In the records below, print each line exactly and leave every image out.

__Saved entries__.
++++++++++

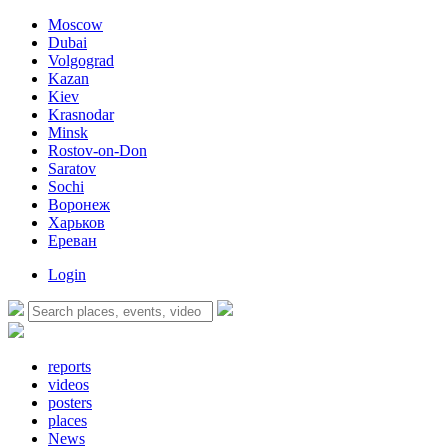
Moscow
Dubai
Volgograd
Kazan
Kiev
Krasnodar
Minsk
Rostov-on-Don
Saratov
Sochi
Воронеж
Харьков
Ереван
Login
reports
videos
posters
places
News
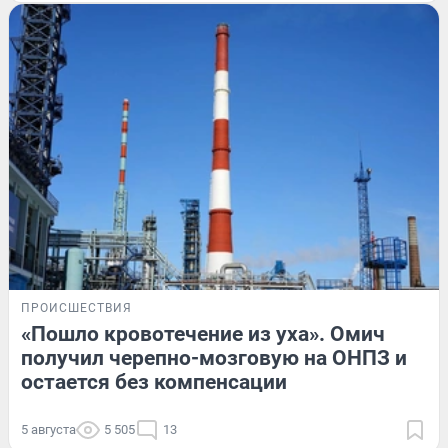
ПРОИСШЕСТВИЯ
«Пошло кровотечение из уха». Омич
получил черепно-мозговую на ОНПЗ и
остается без компенсации
5 августа
5 505
13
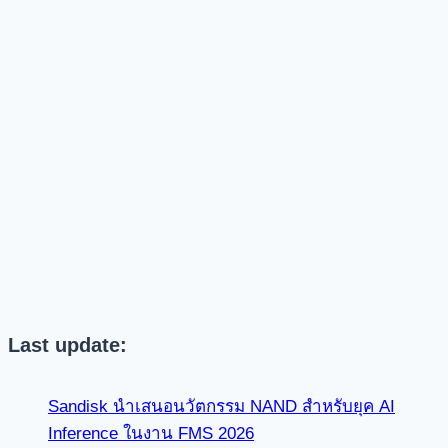
Last update:
Sandisk นำเสนอนวัตกรรม NAND สำหรับยุค AI
Inference ในงาน FMS 2026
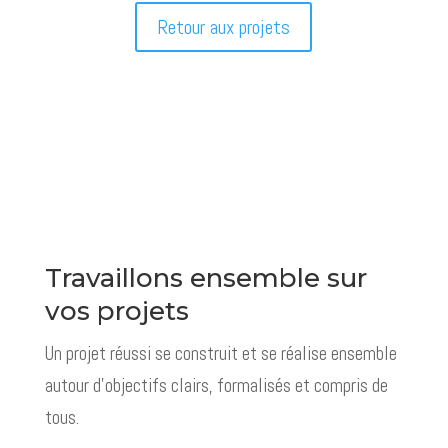
Retour aux projets
Travaillons ensemble sur
vos projets
Un projet réussi se construit et se réalise ensemble
autour d'objectifs clairs, formalisés et compris de
tous.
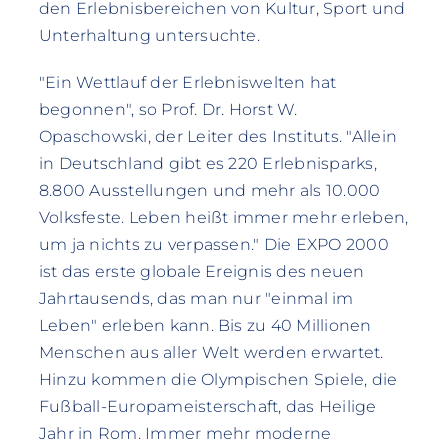
den Erlebnisbereichen von Kultur, Sport und
Unterhaltung untersuchte.
"Ein Wettlauf der Erlebniswelten hat
begonnen", so Prof. Dr. Horst W.
Opaschowski, der Leiter des Instituts. "Allein
in Deutschland gibt es 220 Erlebnisparks,
8.800 Ausstellungen und mehr als 10.000
Volksfeste. Leben heißt immer mehr erleben,
um ja nichts zu verpassen." Die EXPO 2000
ist das erste globale Ereignis des neuen
Jahrtausends, das man nur "einmal im
Leben" erleben kann. Bis zu 40 Millionen
Menschen aus aller Welt werden erwartet.
Hinzu kommen die Olympischen Spiele, die
Fußball-Europameisterschaft, das Heilige
Jahr in Rom. Immer mehr moderne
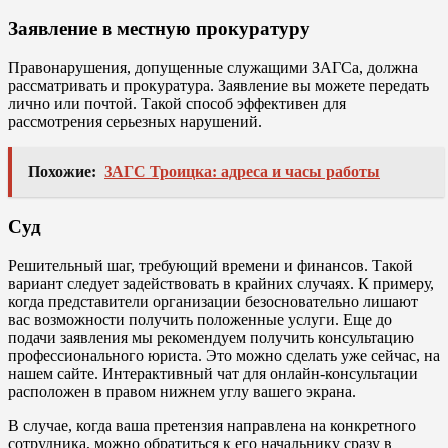
Заявление в местную прокуратуру
Правонарушения, допущенные служащими ЗАГСа, должна
рассматривать и прокуратура. Заявление вы можете передать
лично или почтой. Такой способ эффективен для
рассмотрения серьезных нарушений.
Похожие:
ЗАГС Троицка: адреса и часы работы
Суд
Решительный шаг, требующий времени и финансов. Такой
вариант следует задействовать в крайних случаях. К примеру,
когда представители организации безосновательно лишают
вас возможности получить положенные услуги. Еще до
подачи заявления мы рекомендуем получить консультацию
профессионального юриста. Это можно сделать уже сейчас, на
нашем сайте. Интерактивный чат для онлайн-консультации
расположен в правом нижнем углу вашего экрана.
В случае, когда ваша претензия направлена на конкретного
сотрудника, можно обратиться к его начальнику сразу в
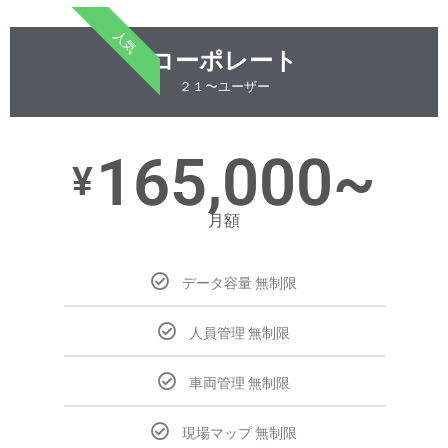
人気
コーポレート
２１〜ユーザー
165,000~
¥
月額
データ容量 無制限
人員管理 無制限
車両管理 無制限
現場マップ 無制限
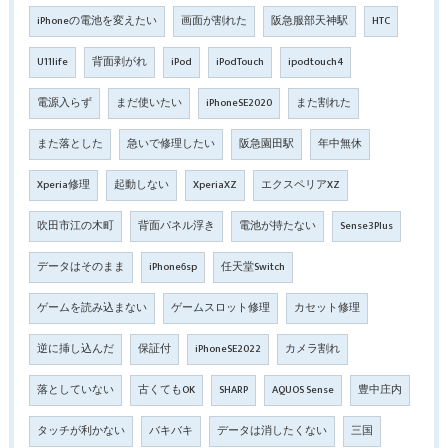
iPhoneの電池を変えたい
画面が割れた
阪急服部天神駅
HTC
U11life
背面剥がれ
iPod
iPodTouch
ipodtouch4
電源入らず
まだ使いたい
iPhoneSE2020
また割れた
また落とした
急いで修理したい
阪急園田駅
年中無休
Xperia修理
起動しない
XperiaXZ
エクスペリアXZ
吹田市江の木町
背面パネル浮き
電池が持たない
Sense3Plus
データはそのまま
iPhone6sp
任天堂Switch
ゲームを読み込まない
ゲームスロット修理
カセット修理
逆に挿し込んだ
保証付
iPhoneSE2022
カメラ割れ
落としていない
古くてもOK
SHARP
AQUOS Sense
豊中庄内
タッチが利かない
バキバキ
データは消したくない
三国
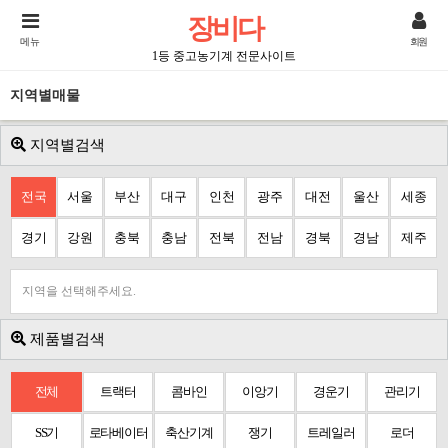
장비다
메뉴
회원
1등 중고농기계 전문사이트
지역별매물
지역별검색
전국
서울
부산
대구
인천
광주
대전
울산
세종
경기
강원
충북
충남
전북
전남
경북
경남
제주
지역을 선택해주세요.
제품별검색
전체
트랙터
콤바인
이앙기
경운기
관리기
SS기
로타베이터
축산기계
쟁기
트레일러
로더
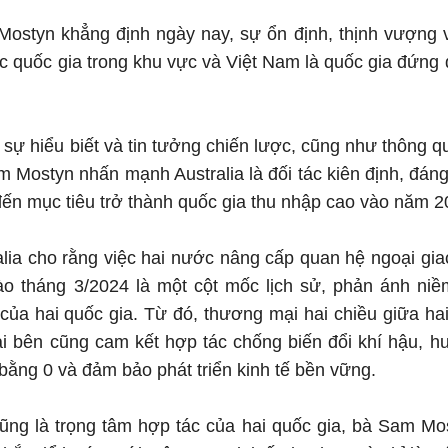
ostyn khẳng định ngày nay, sự ổn định, thịnh vượng v
ác quốc gia trong khu vực và Việt Nam là quốc gia đứng 
 sự hiểu biết và tin tưởng chiến lược, cũng như thông q
Mostyn nhấn mạnh Australia là đối tác kiên định, đáng 
n mục tiêu trở thành quốc gia thu nhập cao vào năm 2
lia cho rằng việc hai nước nâng cấp quan hệ ngoại gia
ào tháng 3/2024 là một cột mốc lịch sử, phản ánh niề
của hai quốc gia. Từ đó, thương mại hai chiều giữa h
hai bên cũng cam kết hợp tác chống biến đổi khí hậu,
 bằng 0 và đảm bảo phát triển kinh tế bền vững.
ũng là trọng tâm hợp tác của hai quốc gia, bà Sam Mos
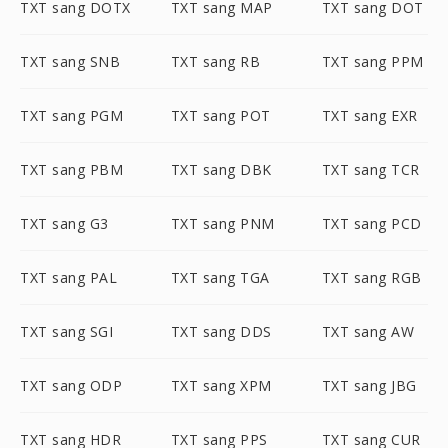
TXT sang DOTX
TXT sang MAP
TXT sang DOT
TXT sang SNB
TXT sang RB
TXT sang PPM
TXT sang PGM
TXT sang POT
TXT sang EXR
TXT sang PBM
TXT sang DBK
TXT sang TCR
TXT sang G3
TXT sang PNM
TXT sang PCD
TXT sang PAL
TXT sang TGA
TXT sang RGB
TXT sang SGI
TXT sang DDS
TXT sang AW
TXT sang ODP
TXT sang XPM
TXT sang JBG
TXT sang HDR
TXT sang PPS
TXT sang CUR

++++++++++

__EXERCISE ANSWER__.
Moscow
Dubai
Volgograd
Kazan
Kiev
Krasnodar
Minsk
Rostov-on-Don
Saratov
Sochi
Воронеж
Харьков
Ереван
Login
reports
videos
posters
places
News
ПРОИСШЕСТВИЯ
«Пошло кровотечение из уха». Омич
получил черепно-мозговую на ОНПЗ и
остается без компенсации
5 августа
5 505
13
Last update:
Sandisk นำเสนอนวัตกรรม NAND สำหรับยุค AI
Inference ในงาน FMS 2026
Retour aux projets
Travaillons ensemble sur
vos projets
Un projet réussi se construit et se réalise ensemble
autour d'objectifs clairs, formalisés et compris de
tous.
den Erlebnisbereichen von Kultur, Sport und
Unterhaltung untersuchte.
"Ein Wettlauf der Erlebniswelten hat
begonnen", so Prof. Dr. Horst W.
Opaschowski, der Leiter des Instituts. "Allein
in Deutschland gibt es 220 Erlebnisparks,
8.800 Ausstellungen und mehr als 10.000
Volksfeste. Leben heißt immer mehr erleben,
um ja nichts zu verpassen." Die EXPO 2000
ist das erste globale Ereignis des neuen
Jahrtausends, das man nur "einmal im
Leben" erleben kann. Bis zu 40 Millionen
Menschen aus aller Welt werden erwartet.
Hinzu kommen die Olympischen Spiele, die
Fußball-Europameisterschaft, das Heilige
Jahr in Rom. Immer mehr moderne
Заявление в местную прокуратуру
Правонарушения, допущенные служащими ЗАГСа, должна
рассматривать и прокуратура. Заявление вы можете передать
лично или почтой. Такой способ эффективен для
рассмотрения серьезных нарушений.
Похожие:
ЗАГС Троицка: адреса и часы работы
Суд
Решительный шаг, требующий времени и финансов. Такой
вариант следует задействовать в крайних случаях. К примеру,
когда представители организации безосновательно лишают
вас возможности получить положенные услуги. Еще до
подачи заявления мы рекомендуем получить консультацию
профессионального юриста. Это можно сделать уже сейчас, на
нашем сайте. Интерактивный чат для онлайн-консультации
расположен в правом нижнем углу вашего экрана.
В случае, когда ваша претензия направлена на конкретного
сотрудника, можно обратиться к его начальнику сразу в
人気
コーポレート
２１〜ユーザー
165,000~
¥
月額
データ容量 無制限
人員管理 無制限
車両管理 無制限
現場マップ 無制限
iPhoneの電池を変えたい
画面が割れた
阪急服部天神駅
HTC
U11life
背面剥がれ
iPod
iPodTouch
ipodtouch4
電源入らず
まだ使いたい
iPhoneSE2020
また割れた
また落とした
急いで修理したい
阪急園田駅
年中無休
Xperia修理
起動しない
XperiaXZ
エクスペリアXZ
吹田市江の木町
背面パネル浮き
電池が持たない
Sense3Plus
データはそのまま
iPhone6sp
任天堂Switch
ゲームを読み込まない
ゲームスロット修理
カセット修理
逆に挿し込んだ
保証付
iPhoneSE2022
カメラ割れ
落としていない
古くてもOK
SHARP
AQUOS Sense
豊中庄内
タッチが利かない
バキバキ
データは消したくない
三国
장비다
메뉴
회원
1등 중고농기계 전문사이트
지역별매물
지역별검색
전국
서울
부산
대구
인천
광주
대전
울산
세종
경기
강원
충북
충남
전북
전남
경북
경남
제주
지역을 선택해주세요.
제품별검색
전체
트랙터
콤바인
이앙기
경운기
관리기
SS기
로타베이터
축산기계
쟁기
트레일러
로더
ostyn khẳng định ngày nay, sự ổn định, thịnh vượng v
ác quốc gia trong khu vực và Việt Nam là quốc gia đứng 
 sự hiểu biết và tin tưởng chiến lược, cũng như thông q
Mostyn nhấn mạnh Australia là đối tác kiên định, đáng 
n mục tiêu trở thành quốc gia thu nhập cao vào năm 2
lia cho rằng việc hai nước nâng cấp quan hệ ngoại gia
ào tháng 3/2024 là một cột mốc lịch sử, phản ánh niề
của hai quốc gia. Từ đó, thương mại hai chiều giữa h
hai bên cũng cam kết hợp tác chống biến đổi khí hậu,
 bằng 0 và đảm bảo phát triển kinh tế bền vững.
ũng là trọng tâm hợp tác của hai quốc gia, bà Sam Mos
TXT sang DOTX
TXT sang MAP
TXT sang DOT
TXT sang SNB
TXT sang RB
TXT sang PPM
TXT sang PGM
TXT sang POT
TXT sang EXR
TXT sang PBM
TXT sang DBK
TXT sang TCR
TXT sang G3
TXT sang PNM
TXT sang PCD
TXT sang PAL
TXT sang TGA
TXT sang RGB
TXT sang SGI
TXT sang DDS
TXT sang AW
TXT sang ODP
TXT sang XPM
TXT sang JBG
TXT sang HDR
TXT sang PPS
TXT sang CUR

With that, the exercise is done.